Hello, I have a question about configuring K3S with Flannel on top of an existing WireGuard setup. My goal was to set up a K3S cluster on a small home cluster. First, I configured WireGuard between the nodes, so they all know each other as a peer under the 10.100.0.0/24 subnet. So node 1 is 10.100.0.1, node 2 is 10.100.0.2, etc. The WireGuard interface name is the default

wg0

. Then I set up K3S with

flannel-iface: wg0

, and

flannel-backend: host-gw

. For good measure I also used

flannel-external-ip: true

. I thought this would cause all the cluster traffic to go over the WireGuard interface.
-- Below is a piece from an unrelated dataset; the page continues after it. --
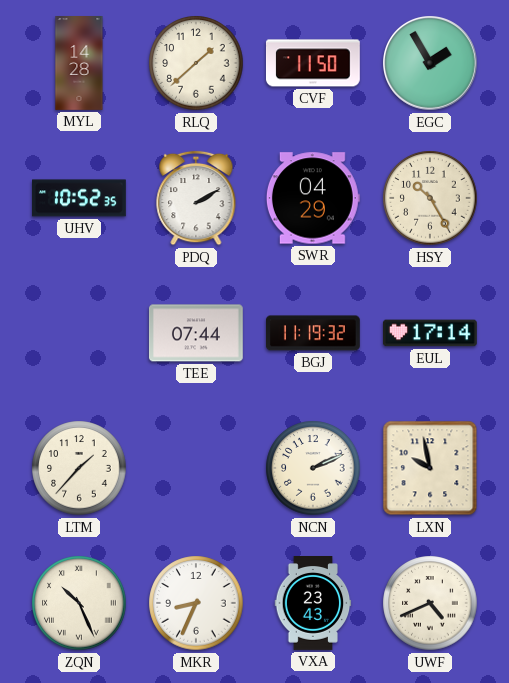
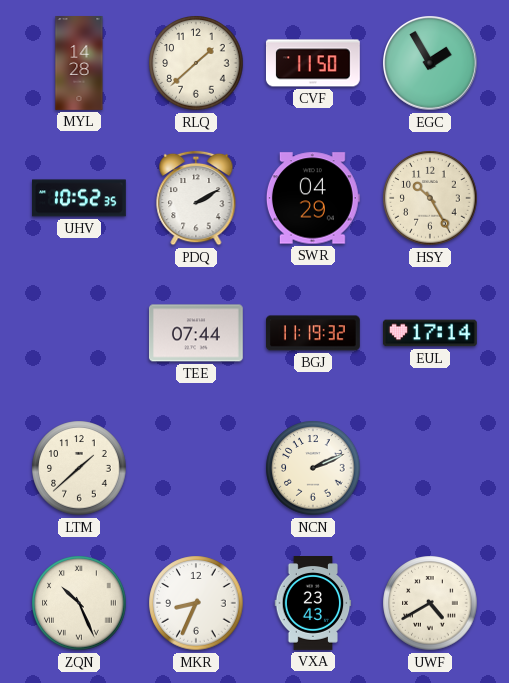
LTM: 1:37 -> 1:38
LXN: 9:58 -> none
UWF: 4:41 -> 4:40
For the most part this works, but then I started noticing not all pods can talk to each other. Flannel seems to create different /24 subnets for each node, under the overall cluster pod CIDR of 10.42.0.0/24. So one node might get pods under 10.42.0.0/24, another with 10.42.1.0/24, etc. The problem (I think) is that a pod on one node will try to connect to a pod on another node, and under the hood this will try to route via the 10.100.x.x "external" address. But then WireGuard on the other node says "hey, this 10.42.x.x address is not in the valid

allowedIPs

for the WireGuard peer" and drops the packet. This hypothesis seems to be confirmed by the following: I tried manually adding the appropriate subnets to the

allowedIPs

for each WireGuard peer, and then everything worked. But of course this isn't a real solution, since Flannel assigns these subnets automatically and they might change. I was originally thinking/hoping that Flannel would magically work with this setup, but it seems not. Is this a misuse of the

host-gw

backend? Should I instead use

wireguard-native

or something? Any help much appreciated!